Pendant 3 mois, Fred Schulte, correspondant pour « Kaiser Health News » et Erika Fry, journaliste pour « Fortune Magazine », ont étudié les conséquences de la mise en place des dossiers médicaux électroniques, (ou Electronic Health Records (EHR) en VO), apparus en 2010 aux États-Unis. Leurs conclusions sont sans appel. Alors qu'ils étaient censés améliorer la qualité des soins, rendre le patient autonome et diminuer les dépenses publiques, les EHR seraient responsables de nombreux accidents médicaux. Alors que 250 000 Américains décéderaient chaque année à cause d'erreurs médicamenteuses, selon une étude de l'université Johns-Hopkins, leur apport serait donc loin d'être positif. Selon l'enquête, publiée le 18 mars dernier, 21 % des dossiers médicaux électroniques américains contiendraient en effet des erreurs.

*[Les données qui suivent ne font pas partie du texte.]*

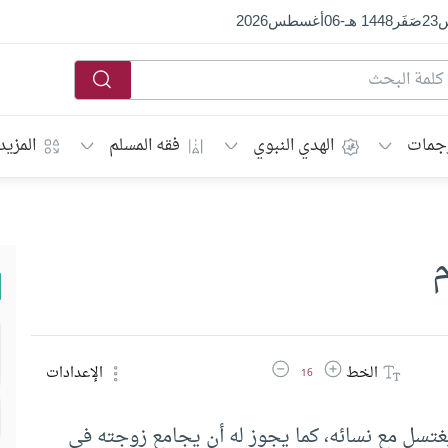
س
23
صَفَر
1448 هـ
-
06
أغسطس
2026
جمات
الهدي النبوي
فقه المسلم
المزيد
م
زيادة حجم الخط
تقليل حجم الخط
الخط
الإعدادات
16
غتسل مع نسائه، كما يجوز له أن يجامع زوجته في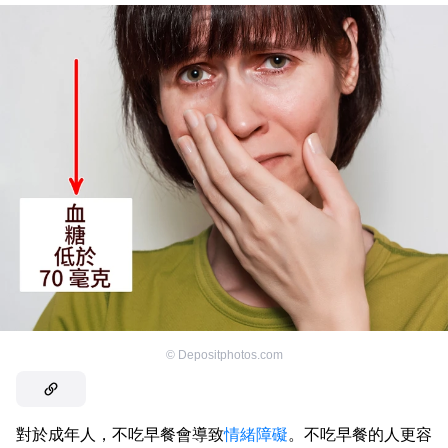
©
Depositphotos.com
對於成年人，不吃早餐會導致
情緒障礙
。不吃早餐的人更容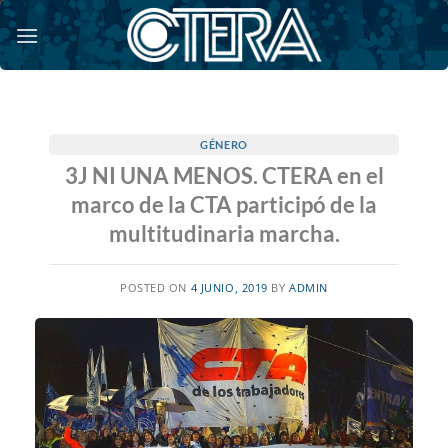
Saltar
al
contenido
GÉNERO
3J NI UNA MENOS. CTERA en el
marco de la CTA participó de la
multitudinaria marcha.
POSTED ON
4 JUNIO, 2019
BY
ADMIN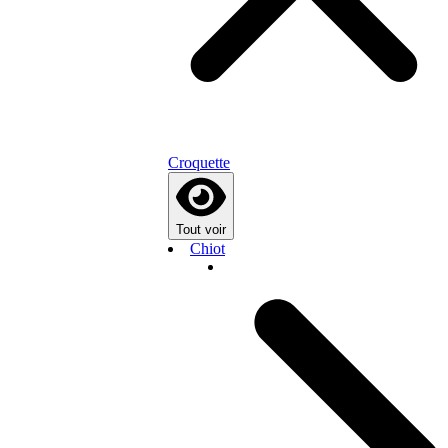
Croquette
Tout voir
Chiot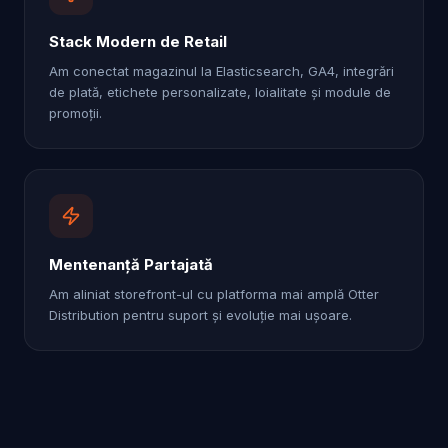
Stack Modern de Retail
Am conectat magazinul la Elasticsearch, GA4, integrări
de plată, etichete personalizate, loialitate și module de
promoții.
Mentenanță Partajată
Am aliniat storefront-ul cu platforma mai amplă Otter
Distribution pentru suport și evoluție mai ușoare.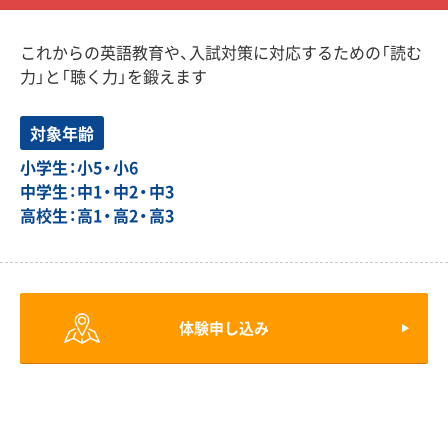
これからの英語教育や、入試対策に対応するための「読む
力」と「聴く力」を鍛えます
対象年齢
小学生：小5・小6
中学生：中1・中2・中3
高校生：高1・高2・高3
体験申し込み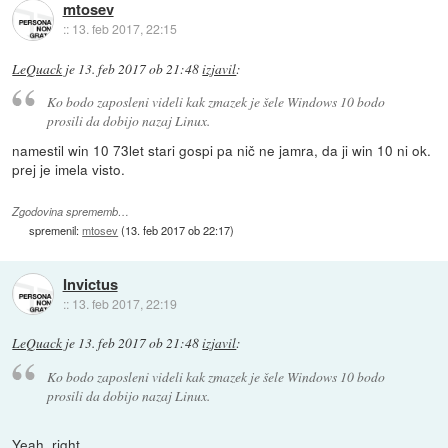
mtosev
::
13. feb 2017, 22:15
LeQuack
je
13. feb 2017 ob 21:48
izjavil
:
Ko bodo zaposleni videli kak zmazek je šele Windows 10 bodo
prosili da dobijo nazaj Linux.
namestil win 10 73let stari gospi pa nič ne jamra, da ji win 10 ni ok.
prej je imela visto.
Zgodovina sprememb…
spremenil:
mtosev
(
13. feb 2017 ob 22:17
)
Invictus
::
13. feb 2017, 22:19
LeQuack
je
13. feb 2017 ob 21:48
izjavil
:
Ko bodo zaposleni videli kak zmazek je šele Windows 10 bodo
prosili da dobijo nazaj Linux.
Yeah, right...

Des ambitions trop élevées ?
En 2010, bourré d'ambition, le gouvernement américain met en place une stratégie volontariste pour inciter médecins et hôpitaux à adopter les EHR. L'objectif est affiché : généraliser ce système pour aboutir à une technologie nationale, homogène et sécurisée. 64 000 dollars sont versés aux établissements et aux médecins qui s'engagent à l'utiliser. Dans un pays où les professionnels de santé jouissent d'une grande liberté d'action, une méthode plutôt contraignante est donc employée pour les inciter à participer. En 2016, à l'heure d'un premier bilan, des difficultés majeures affleurent déjà. Très peu de professionnels et d'établissements sont parvenus à atteindre la « phase finale » visé par les CMS*, qui avaient mis 30 milliards de dollars sur la table pour lancer l'opération en 2010. Une majorité de médecins trouve le système trop coûteux.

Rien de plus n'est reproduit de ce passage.